Потом он будто обрадовался и неожиданно с криком бросился из землянки. Он вопил что есть силы. Мы выскочили за ним. Он был уже на дороге, когда комиссар прицелился и выстрелил.
После выстрела немец не остановился, а, подгоняемый пулей, судорожно сунулся вперед и растянулся, рухнув на землю. Мы оттащили его с дороги в лес и там бросили.
Весь этот день я шел за комиссаром, не поднимая головы. Было нехорошо.
На привале комиссар порылся в карманах и, не найдя ничего, спросил:
– Эх, сейчас бы самый раз закурить!
Вспомнив о немецких сигаретах, я сказал ему, что в вещах убитого немца были две пачки сигарет, но они упали в траву, и я не поднял их, думал, не пригодятся.
Комиссар укоризненно посмотрел, покачал головой и с обидой сказал:
– Ну вот, ты считаешь себя хорошим человеком, а ты самая настоящая свинья.
И я вдруг с замиранием сердца вспомнил капитана, который вывел меня из первого окружения и который так мучительно захотел курить, когда показалось, что все трудности позади. И мне стало страшно за комиссара.
А старший политрук задумался и заговорил как-то непривычно мягко:
– Вот видишь, лейтенант, если разделить пополам, мы уже по одному имеем. Представляешь, если бы каждый боец Красной Армии убил хотя бы одного немца, что было бы? Только по одному на брата! Была бы победа. Сейчас мы с тобой можем умирать спокойно.

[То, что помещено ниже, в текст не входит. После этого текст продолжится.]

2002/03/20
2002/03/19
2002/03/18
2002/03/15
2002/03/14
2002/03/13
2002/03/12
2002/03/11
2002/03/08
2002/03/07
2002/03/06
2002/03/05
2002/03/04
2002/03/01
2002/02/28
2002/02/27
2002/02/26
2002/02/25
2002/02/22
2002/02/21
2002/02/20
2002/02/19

Но мы не умерли: ни старший политрук Егоров, ни я. Жестокая судьба войны прошла мимо, и мы еще долго ходили по фронтовым дорогам – и вместе, и порознь.
НИЧЕЙНЫЙ ПОРОСЕНОК
Ослабленная боями, обессиленная дивизия была выведена с главного направления и встала в оборону на широком фронте с задачей удержать участок, на котором противник не проявлял активных действий. Мы заняли траншеи, блиндажи и землянки, сооруженные до нас, и несли караульную службу.
Моя рота была вытянута на полтора километра.
На ничейной земле растаял снег, и кое-где появились редкие кустики зелени да проглядывали местами какие-то желтые цветочки, названия которых никто не знал.
Солдаты отдыхали: кто в траншее, кто в землянке. Часовые несли службу наблюдения и ввиду того, что вот уже несколько дней было тихо, дремали, разморенные покоем, весенним теплом и голодом.
Мы сидели в землянке втроем: комиссар батальона старший политрук Егоров, заместитель командира батальона старший лейтенант Логунов и я.
Усталые и отощавшие до предела, мы вяло о чем-то говорили, мечтая вслух: вот сейчас бы буханку хлеба и банку мясных консервов! Да после этого поспать! Да в баню сходить! Да опять поесть! Наше воображение было не в силах придумать ничего лучшего. Не хватало фантазии...
Сидели долго, потом комиссар собрался уходить, Опираясь на руки, он с трудом приподнялся, навалился на косяк и встал. Замкомбат был моложе, поэтому поднялся легче.
– Ты смотри, ротный, – говорил мне на прощание комиссар, – голод голодом, а будь начеку! Значит, так, оружие проверь, чтобы стреляло. Боеприпасы посмотри. Потом, к бойцам заходи почаще, чтобы настроение не падало. Моральный дух – это главное на войне. Слышал, наверное, а двенадцатом полку пулеметчик ночью уснул? Так его немцы завернули в плащ-палатку и унесли. Он и пикнуть не успел.
Когда они вышли и сработанная ротным умельцем дощатая дверь со скрипом встала на свое место, я услышал какой-то шум, доносившийся снаружи. Кто-то резко, пронзительно кричал. Я выскочил в траншею.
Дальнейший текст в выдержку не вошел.